What you have to do: Could you repeat every line below exactly, skipping the images?

::: Records provided :::

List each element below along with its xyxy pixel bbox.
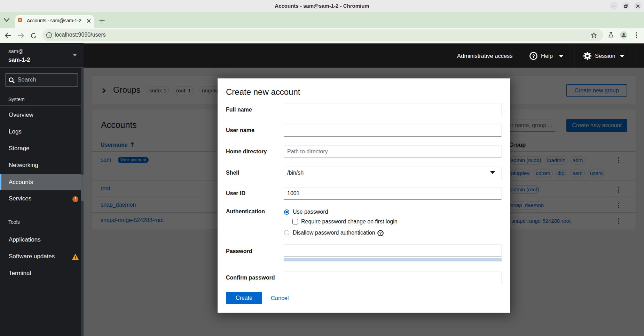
svg-text:?: ?	[379, 231, 382, 235]
svg-text:?: ?	[532, 53, 535, 59]
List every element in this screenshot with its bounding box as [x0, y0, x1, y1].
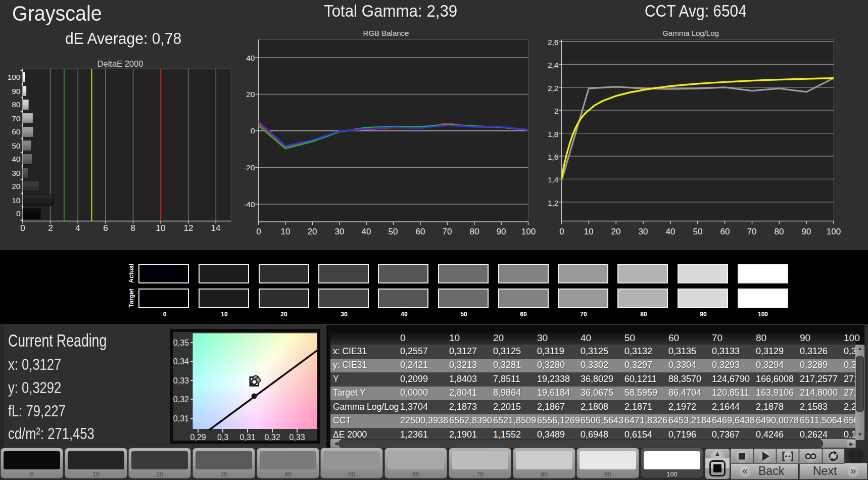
- svg-text:0,33: 0,33: [289, 433, 305, 442]
- svg-text:0,3: 0,3: [217, 433, 228, 442]
- svg-text:0,35: 0,35: [173, 339, 189, 347]
- svg-text:0,33: 0,33: [173, 376, 189, 385]
- svg-text:0,32: 0,32: [264, 433, 280, 442]
- svg-text:0,31: 0,31: [173, 414, 189, 423]
- svg-text:0,32: 0,32: [173, 395, 189, 404]
- svg-text:0,34: 0,34: [173, 357, 189, 366]
- svg-text:0,29: 0,29: [190, 433, 206, 442]
- svg-text:0,31: 0,31: [239, 433, 255, 442]
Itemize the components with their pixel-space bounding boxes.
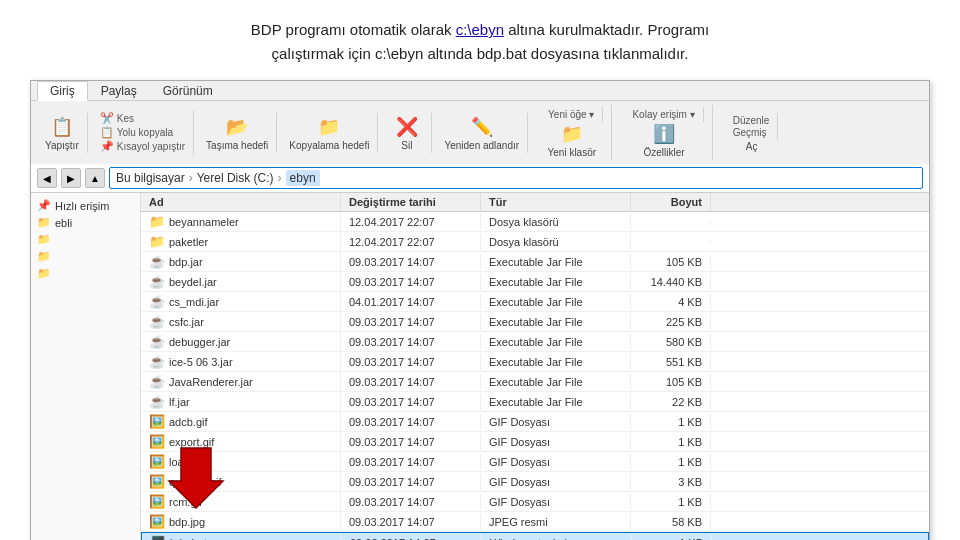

:::

Problem solution:
List each element below along with its xyxy pixel bbox.
svg-text:?: ?	[379, 231, 382, 235]
svg-text:?: ?	[532, 53, 535, 59]
List every element in this screenshot with its bounding box as [x0, y0, x1, y1].
- svg-text:0,33: 0,33: [289, 433, 305, 442]
- svg-text:0,3: 0,3: [217, 433, 228, 442]
- svg-text:0,35: 0,35: [173, 339, 189, 347]
- svg-text:0,33: 0,33: [173, 376, 189, 385]
- svg-text:0,32: 0,32: [264, 433, 280, 442]
- svg-text:0,31: 0,31: [173, 414, 189, 423]
- svg-text:0,32: 0,32: [173, 395, 189, 404]
- svg-text:0,34: 0,34: [173, 357, 189, 366]
- svg-text:0,29: 0,29: [190, 433, 206, 442]
- svg-text:0,31: 0,31: [239, 433, 255, 442]
Itemize the components with their pixel-space bounding boxes.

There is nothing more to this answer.